Financing livelihoods

Taking small loans, many have launched all kinds of successful micro-enterprises, from opening a kirana store to raising goats

The need to scale up mi­crofinance to provide fi­nancial services to the poor became vividly and painfully clear to me wh­en I was working in the villages of Andhra Pradesh in the 1990s. I had returned to work in India after graduating from college in the US in 1990. I spent three yea­rs with a local NGO that served rural communities and was part of a government-funded agricultural lending programme in 30 villages. I met with borrowers each week after travelling down dirt roads into the hinterland on my motorbike.

During my time working in India’s villages, I saw firsthand that microfinance was a very important tool to help the poor. It put control squarely in their hands and was more powerful than one-time donations of cash, goods or food. I saw how microfinance enabled people to start and expand micro-enterprises and earn income for their families.

One day I came across a poor woman with a weathered face and purple sari from a nearby village that was not included in our programme. “Can you start this programme in my village?” she asked me. I told her with regret that we did not have the funding to expand beyond the 30 villages our programme served.

She answered, “Am I not poor too? Do I not deserve a chance to get my family out of poverty?” Those words changed my life. Her question made me realise that it was unfair and unjust that our microfinance programme could not serve all the poor people who needed financial services to help ascend from poverty. There had to be a way to scale microfinance beyond the constraints of how it was typically practised then. Many existing MFIs were doing a lot of good, but with about 800 million poor people in India alone, “good” wasn’t good enough.

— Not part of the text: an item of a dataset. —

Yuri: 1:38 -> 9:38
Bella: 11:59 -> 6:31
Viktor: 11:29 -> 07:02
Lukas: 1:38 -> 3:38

After a lot of pondering, studying and planning, I hit on a simple but powerful idea: why not make the practice of microfinance operate more like a business that would generate income, sustain itself, and even make enough money to attract commercial capital? That way, funding to sustain and grow microfinance would continue to come in, even as more borrowers were being served.

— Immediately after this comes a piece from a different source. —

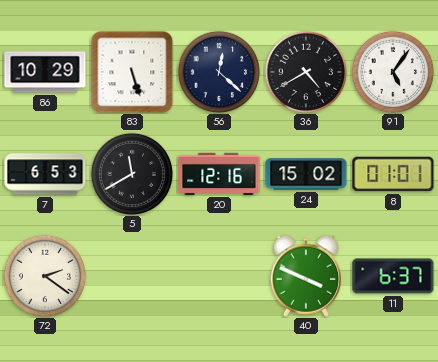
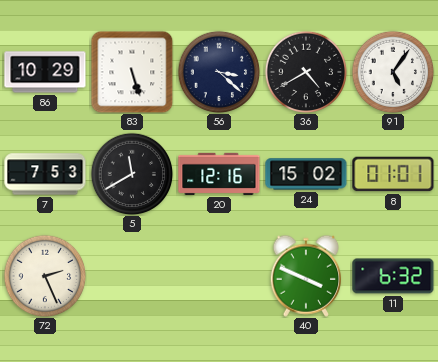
56: 12:22 -> 3:22
7: 6:53 -> 7:53
72: 2:21 -> 2:26
11: 6:37 -> 6:32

From working as a loan officer myself, I knew there were three major problems with the way microfinance was practised. First, there was never enough funding for programmes, a problem embodied by the plea from the woman in the purple sari.

Second, operations were highly inefficient and haphazard. Borrowers had different repayment schedules, from periodic payments to one lump sum at the end of harvest. Meetings to collect payments and distribute loans were scheduled for evenings — an unsafe time for loan officers carrying cash on motorbikes. Repayments were in different amounts, involving handfuls of coins and crumpled bills.

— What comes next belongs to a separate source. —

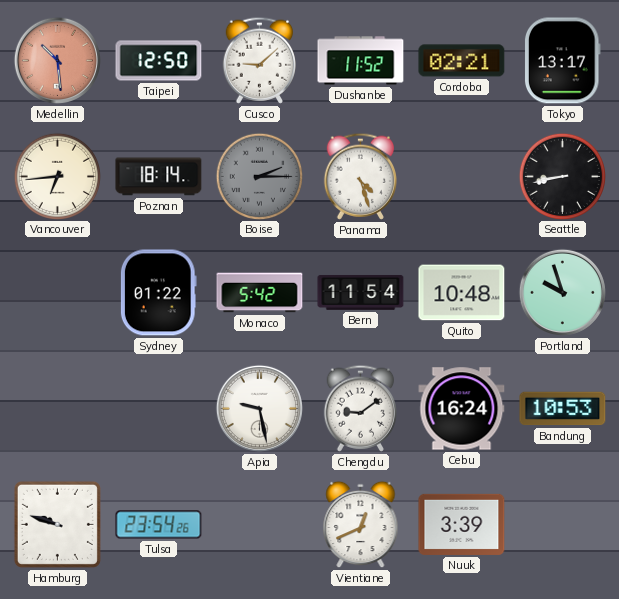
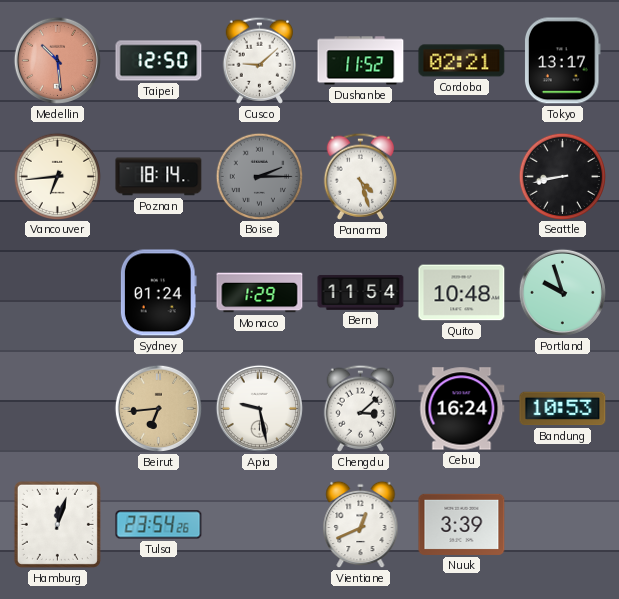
Sydney: 01:22 -> 01:24
Monaco: 5:42 -> 1:29
Beirut: none -> 6:44
Chengdu: 9:09 -> 3:08
Hamburg: 9:48 -> 12:03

Third, the cost of business was too high. Transaction costs of administering a huge number of tiny loans were expensive and the margins were too low. Microfinance institutions laboriously recorded transactions by hand in unwieldy ledgers — a process prone to errors and inefficiency.

There had to be a way of tackling these obstacles to scaling microfinance and eventually I found some answers. Turning microfinance into a commercial, self-sustaining venture seemed to be a powerful solution.

I did not originally intend to start my own microfinance institution. But in early 1997 when I approached microfinance sector leaders about the idea of commercial microfinance, no one was very interested. It became clear that I would have to start my own organisation. The idea for SKS was born.

Though I had a vision for commercial microfinance, I adopted the tried and tested group-lending model of the Nobel Peace Prize-winning Grameen Bank in Bangladesh. In late 1997 I travelled to Bangladesh for a two-week training session with Grameen and absorbed as much as I could.

Many elements of the Grameen model are the foundation of SKS today. SKS lends to sub-groups of five women who are part of a larger group of women in one village. The five guarantee each other’s loans, which are only for income-generation and not for consumer goods like gold or televisions.

The five borrowers must approve the loan size for each member. In fact, they usually do not approve the full amount, thus ensuring that members of their group can comfortably repay loans. Loan sizes start small and increase incrementally each year that loans are repaid on time. Because of a careful and disciplined process and periodic loan utilisation checks, on-time repayment rates at SKS have historically exceeded 98 per cent.

With help from a small loan our borrowers have launched all kinds of successful micro-enterprises, from opening a home-front kirana store to raising goats and selling milk. The poor are incredibly entrepreneurial and given the right tools, they can help themselves out of poverty.